En fait, nous, on avait signé notre premier album chez Musidisc, petit label indépendant, dans lequel on est arrivé en ce disant que si jamais on en vendait 10 000, ce serait vraiment le rêve car on serait sûr d’en faire un second. Finalement on en a vendu 150 000, puis 80 000 du deuxième. Quand on était en studio pour enregistrer le second, Musidic a été racheté par Universal, nous on ne le savait pas. On s’est donc retrouvé chez Universal sans le vouloir et surtout sans négocier nos conditions d’arrivée chez eux, car ce n’est pas la même boîte, pas les mêmes gens, pas la même façon de travailler et il nous semblait donc normal de donner nos conditions de travail, ce qui n’a pas été possible avec eux. On a donc souhaité quitter Universal et cela a été le point de départ d’une procédure judiciaire.

Comment avez-vous réagi face aux coups de gueules de Noir Désir et Aston Villa aux Victoires de la Musique contre Universal et BMG ?
On était chez nous en train de répéter et d’en chier, donc quelque part cela faisait plaisir de voir des gens parler des maisons de disques et de dire ce qu’ils pensent aux Victoires de la Musique. En même temps, pour parler honnêtement et franchement, je pense que Noir Désir aurait dû quitter Universal le lendemain de la déclaration. J’ai été déçu qu’ils ne le fassent pas, même si j’ai plein de respect pour eux et que je les adore. Je pensais vraiment qu’ils le feraient, qu’ils avaient le pouvoir et le poids pour le faire bien, celui qui nous a manqué pour le faire sans que cela nous prenne trois ans.
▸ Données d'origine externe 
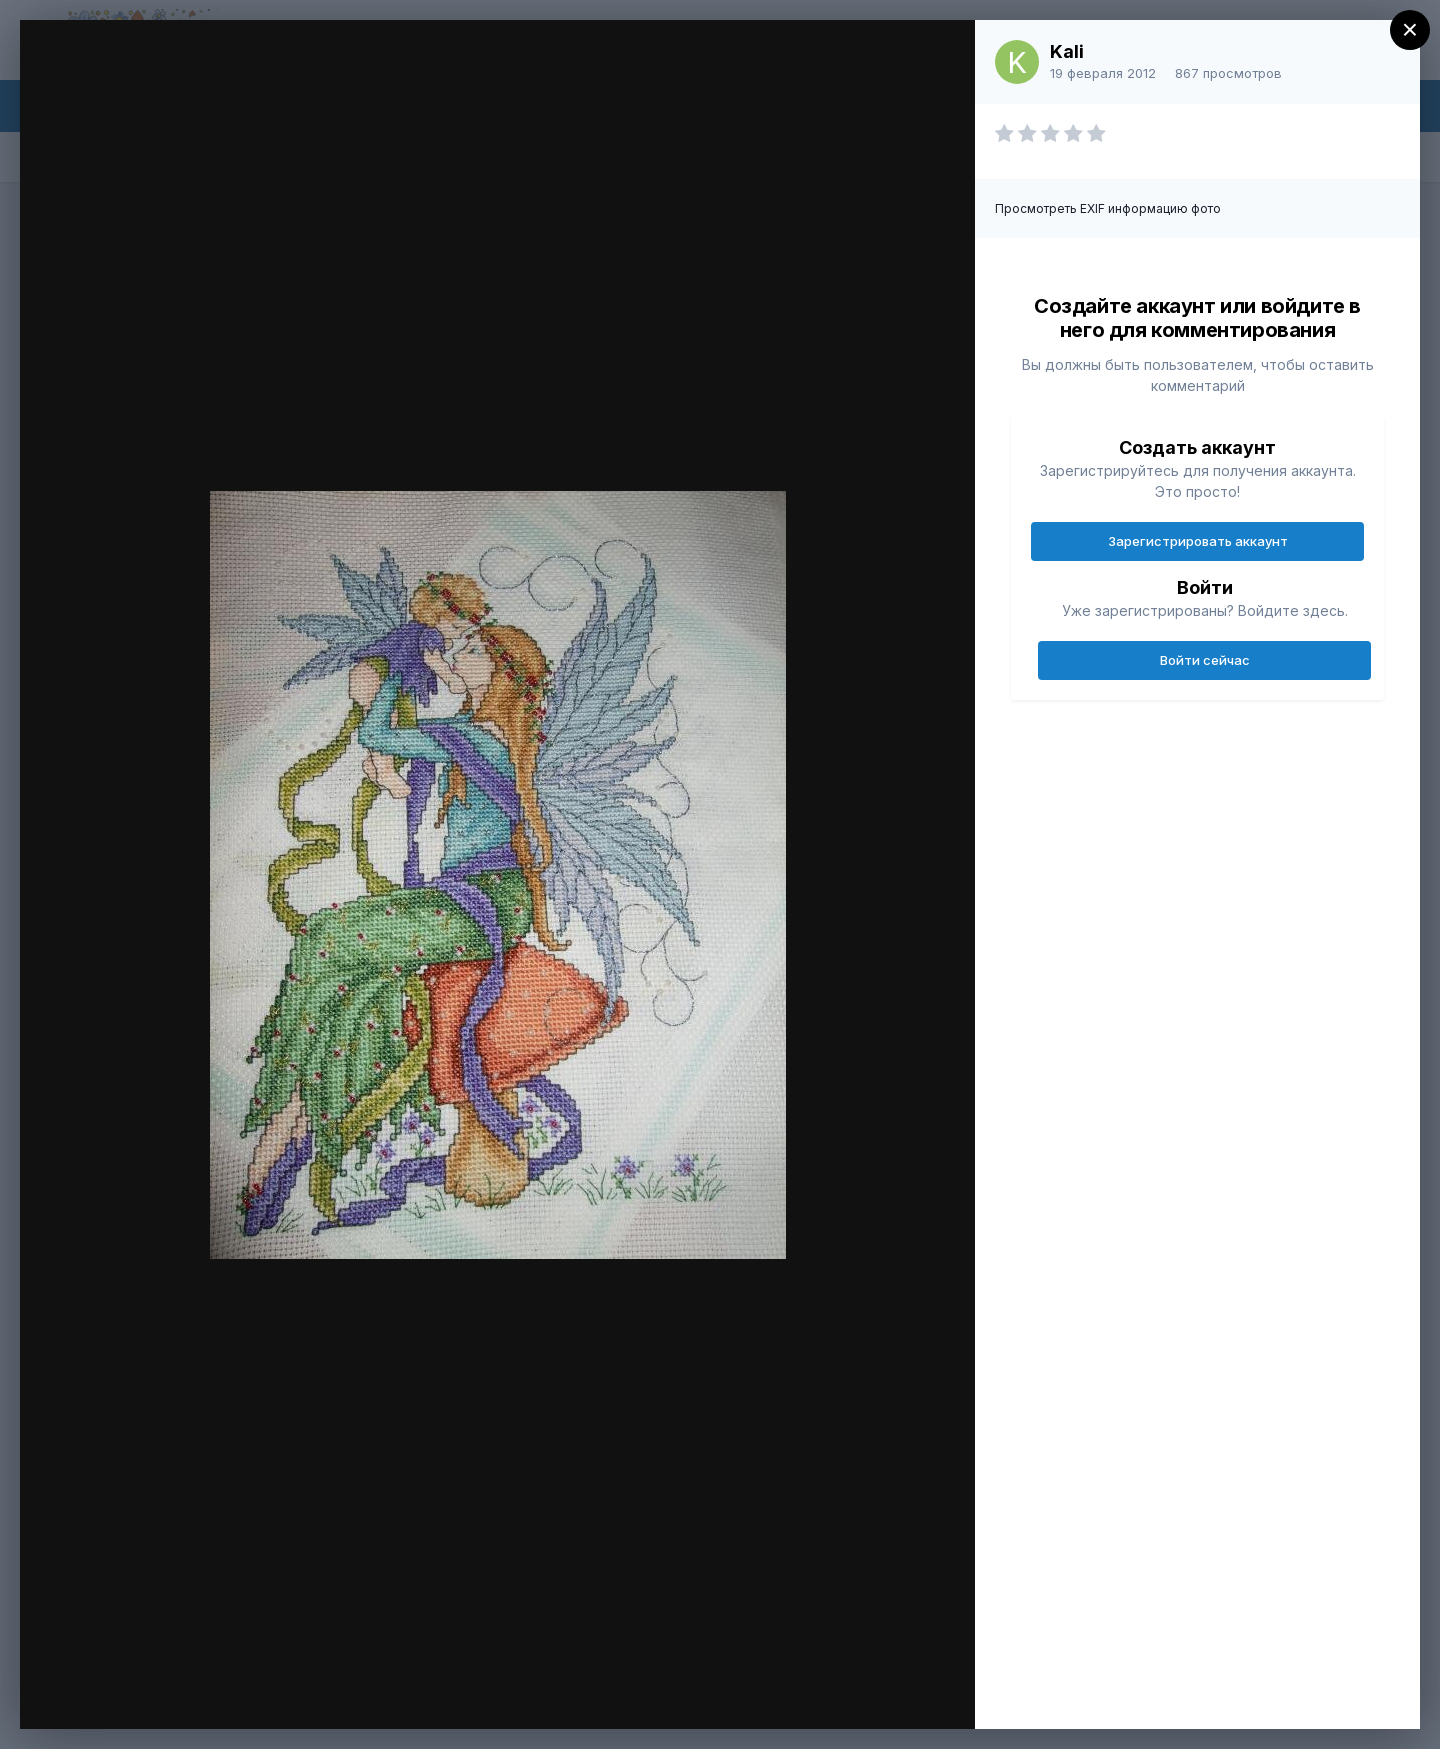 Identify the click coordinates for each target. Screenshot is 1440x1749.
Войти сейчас (1205, 660)
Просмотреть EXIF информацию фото (1108, 208)
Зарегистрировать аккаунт (1198, 541)
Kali (1067, 51) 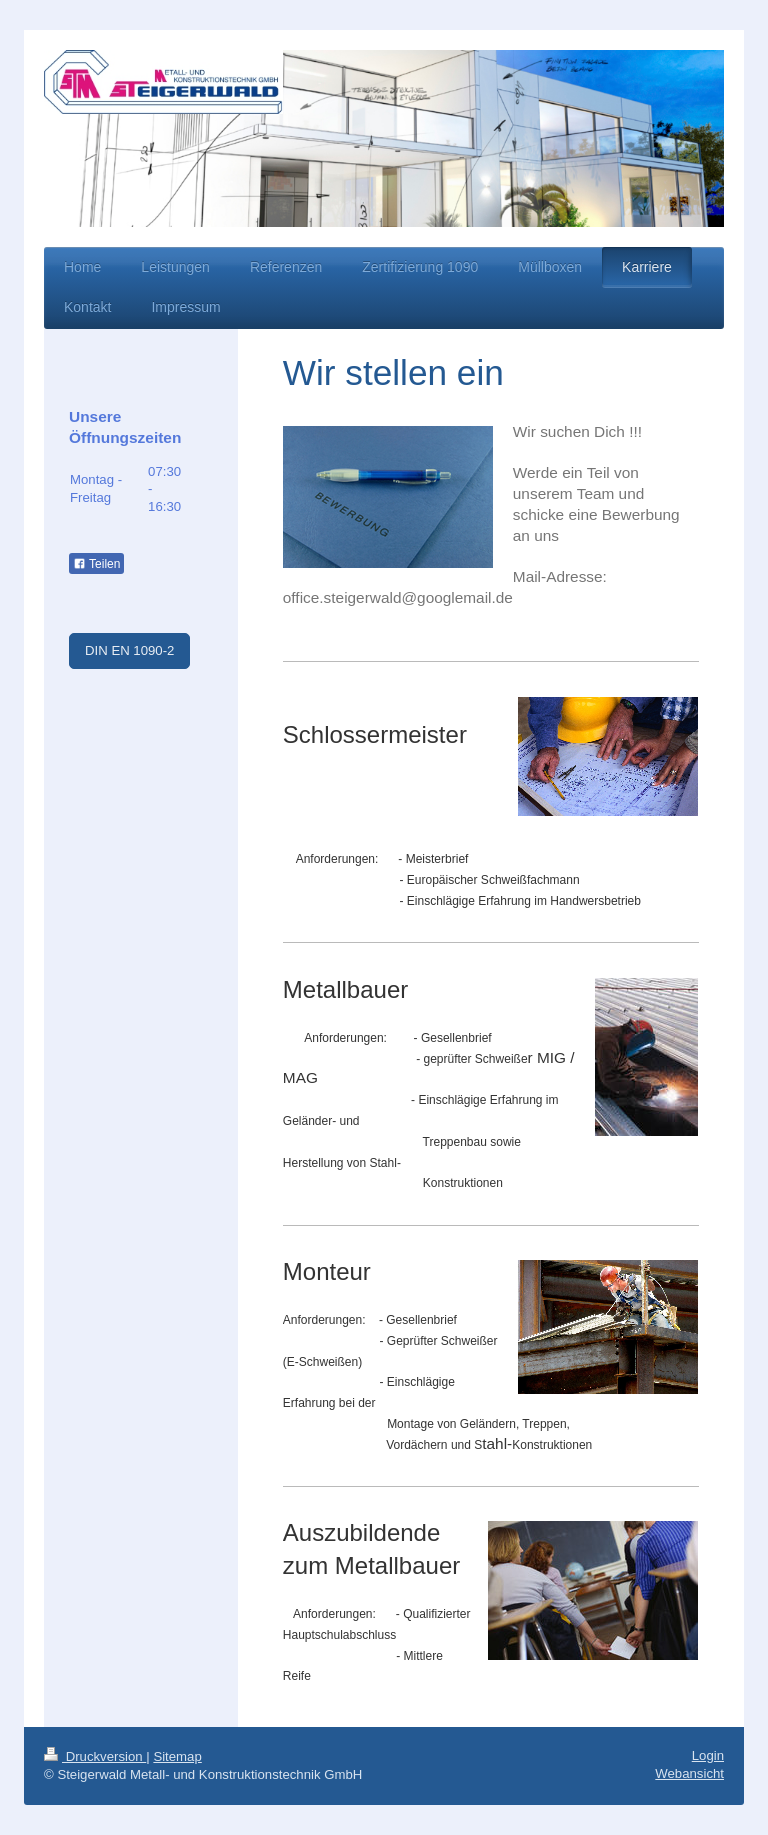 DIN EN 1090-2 (129, 650)
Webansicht (689, 1773)
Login (708, 1755)
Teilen (96, 564)
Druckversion (95, 1756)
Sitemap (177, 1756) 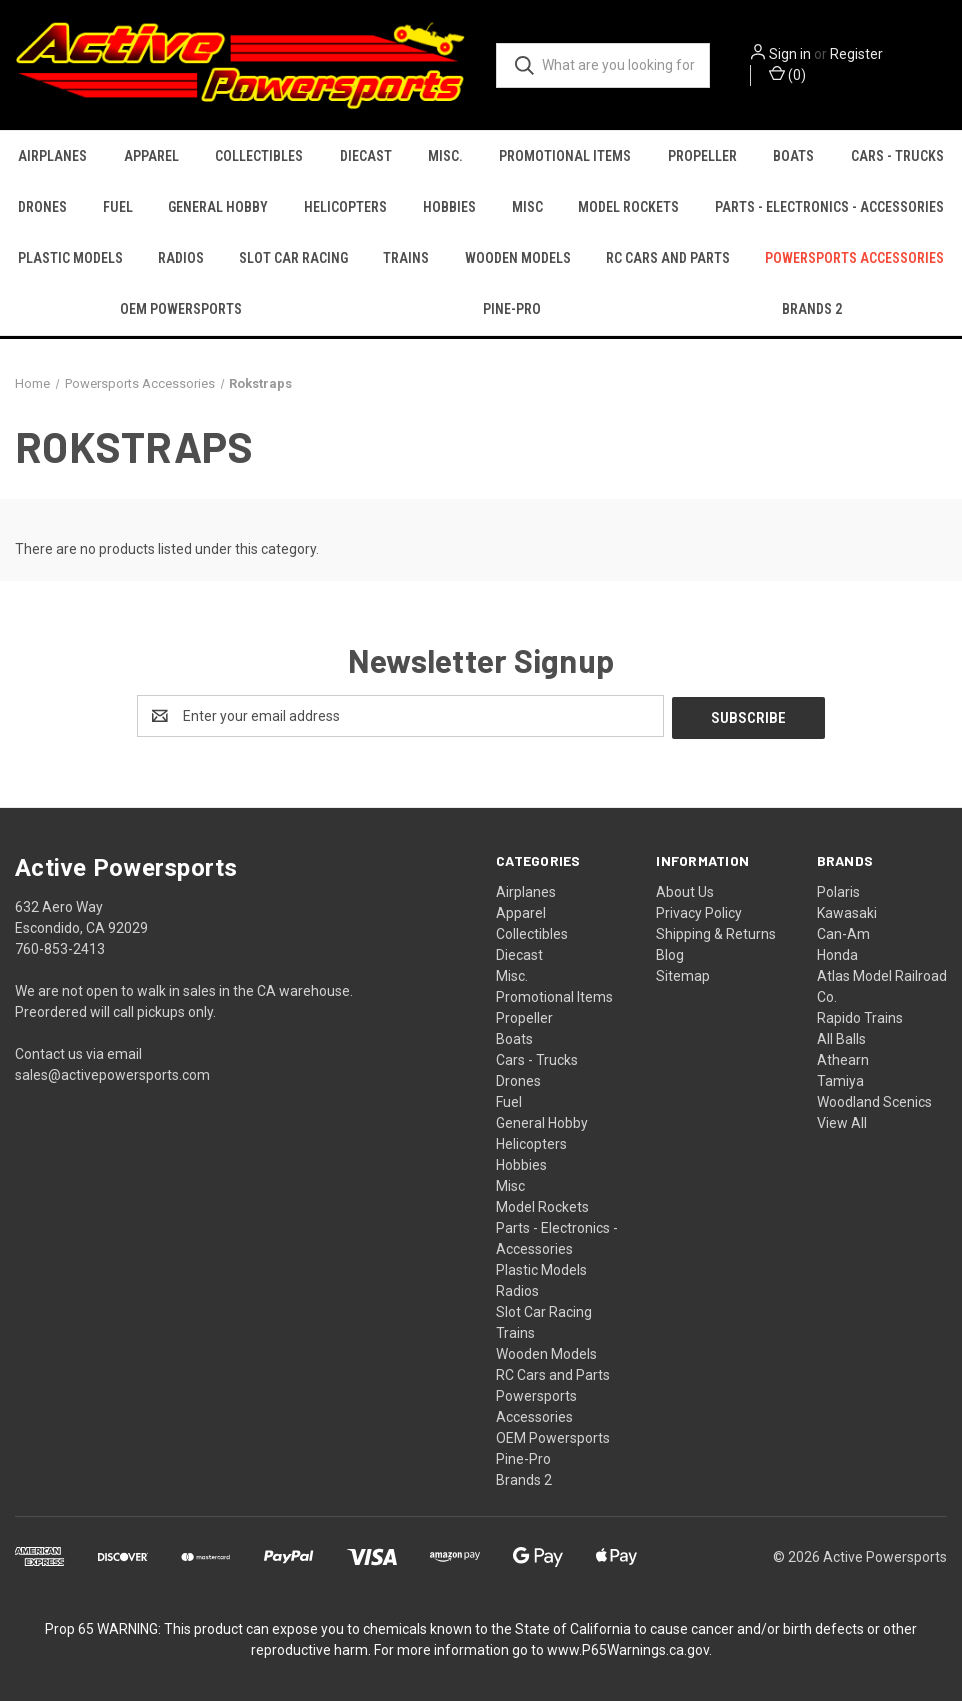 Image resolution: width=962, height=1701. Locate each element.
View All (842, 1121)
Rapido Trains (860, 1016)
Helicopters (345, 207)
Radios (181, 258)
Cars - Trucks (897, 156)
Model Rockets (628, 207)
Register (856, 54)
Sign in (790, 54)
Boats (793, 156)
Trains (406, 258)
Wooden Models (518, 258)
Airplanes (52, 156)
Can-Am (843, 932)
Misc (527, 207)
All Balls (841, 1037)
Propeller (702, 156)
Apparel (151, 156)
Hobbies (449, 207)
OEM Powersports (181, 309)
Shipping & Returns (716, 932)
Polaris (838, 890)
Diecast (366, 156)
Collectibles (259, 156)
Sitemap (683, 974)
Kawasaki (847, 911)
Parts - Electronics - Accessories (829, 207)
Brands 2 (524, 1478)
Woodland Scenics (874, 1100)
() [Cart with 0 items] (787, 74)
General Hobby (218, 207)
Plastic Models (70, 258)
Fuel (118, 207)
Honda (837, 953)
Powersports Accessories (854, 258)
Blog (670, 953)
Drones (42, 207)
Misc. (445, 156)
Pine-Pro (512, 309)
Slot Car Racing (293, 258)
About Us (685, 890)
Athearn (843, 1058)
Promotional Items (565, 156)
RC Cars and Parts (668, 258)
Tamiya (840, 1079)
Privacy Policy (699, 911) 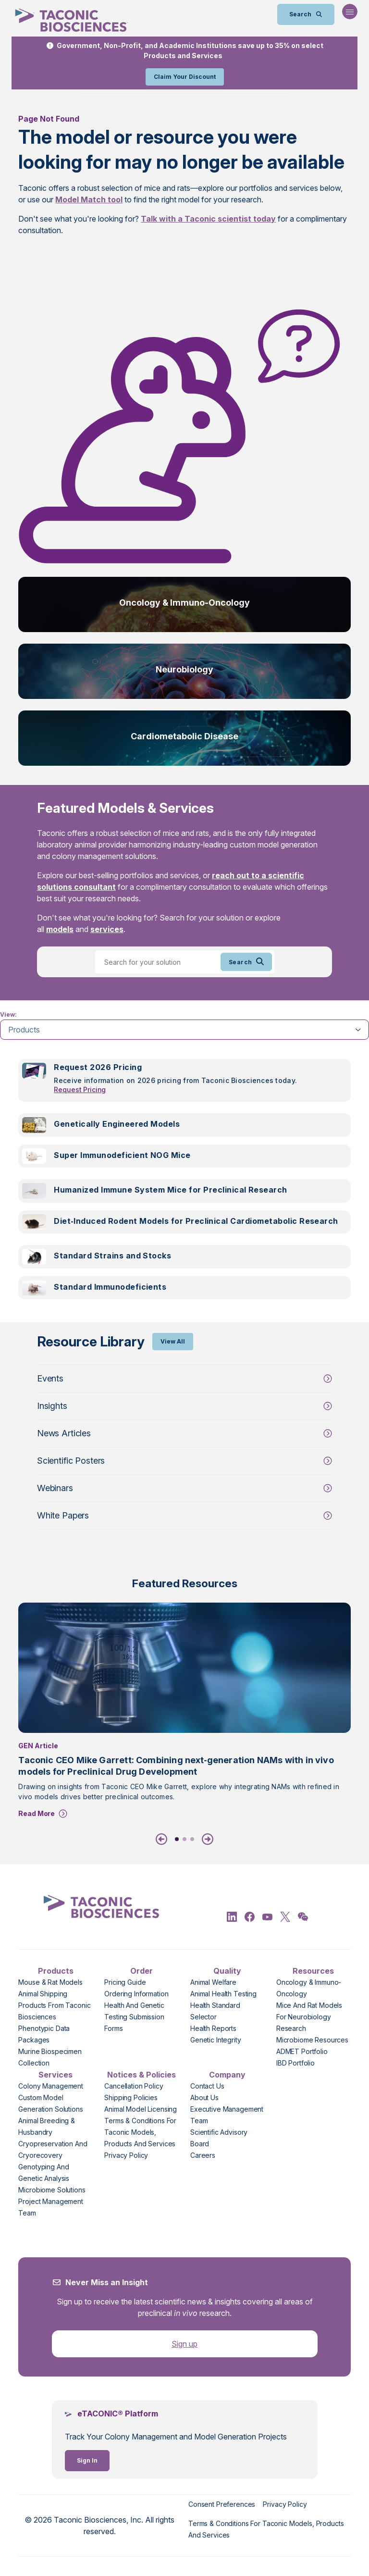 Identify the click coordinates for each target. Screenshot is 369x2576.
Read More (36, 1813)
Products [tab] (24, 1029)
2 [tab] (184, 1839)
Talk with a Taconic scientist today (208, 219)
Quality (227, 1971)
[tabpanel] (184, 1185)
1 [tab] (177, 1839)
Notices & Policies (141, 2074)
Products (56, 1971)
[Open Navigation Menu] (349, 11)
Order (141, 1971)
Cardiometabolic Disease (184, 736)
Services (55, 2074)
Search (246, 962)
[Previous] (163, 1839)
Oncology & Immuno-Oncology (184, 602)
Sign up (184, 2344)
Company (227, 2074)
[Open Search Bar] (305, 14)
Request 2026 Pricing (98, 1067)
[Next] (205, 1839)
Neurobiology (184, 669)
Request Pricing (80, 1089)
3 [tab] (192, 1839)
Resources (313, 1971) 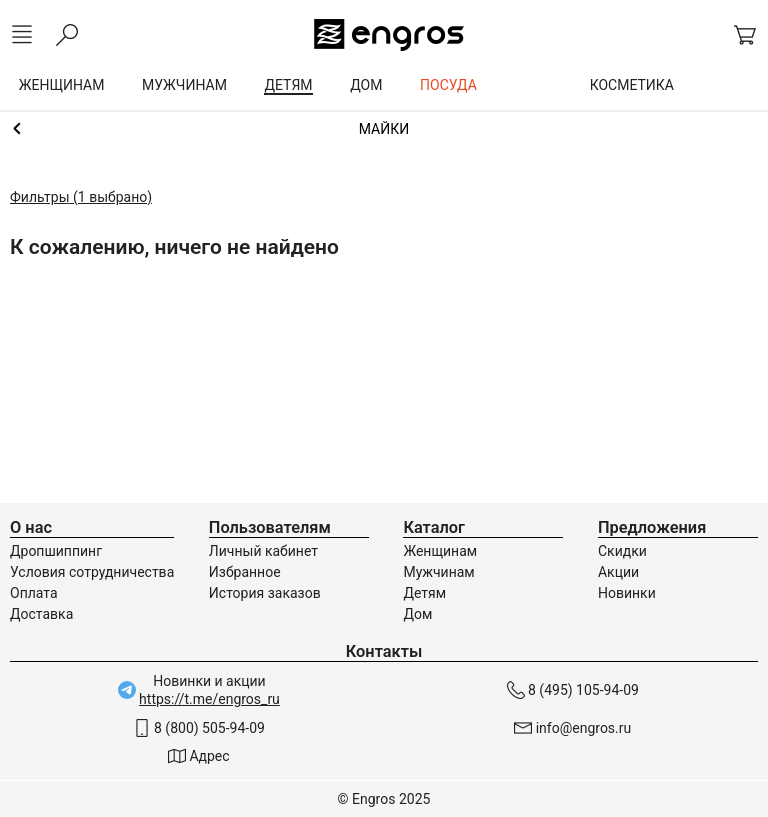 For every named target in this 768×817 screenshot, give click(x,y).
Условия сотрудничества (92, 572)
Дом (417, 614)
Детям (424, 593)
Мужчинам (438, 572)
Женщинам (440, 551)
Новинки (627, 593)
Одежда (384, 129)
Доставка (41, 614)
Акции (618, 572)
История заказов (265, 593)
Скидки (622, 551)
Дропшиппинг (56, 551)
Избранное (245, 572)
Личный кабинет (263, 551)
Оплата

La résistance doit se faire de l’extérieur ?
Ouais…(soupirs, réflexion) Mais on est tous dans ces problématiques… Même si Up Music est un gros indépendant, on est distribué par Warner. Le truc qu’on peut accepter c’est uniquement si tout le monde s’y retrouve. Et c’est là que ça ne va plus lorsqu’on parle de mondialisation et de l’Organisation Mondiale du Commerce. Un échange commercial entre un artiste et une maison de disques peut être viable et possible, mais il faut que tout le monde s’y retrouve.

Votre tournée a débuté, combien de temps va-t-elle durer ?
Oui, depuis le 28 mars. Mais on ne fonctionne pas en terme de « tournée ». Là, il se trouve qu’on a fait un break donc il y a un début, mais généralement il n’y a jamais de début ni de fin de tournée, puisque on tourne à l’année. On adore ça. Il y a des gens qui font des tournées pour promouvoir un album, nous on fait l’inverse : on enregistre des disques pour pouvoir continuer à tourner. Il n’y aucune appréhension même si on a été absent longtemps. On va recommencer par des petites salles, il ne faut pas griller les étapes, mais on va au moins tourner jusqu’à l’été 2004.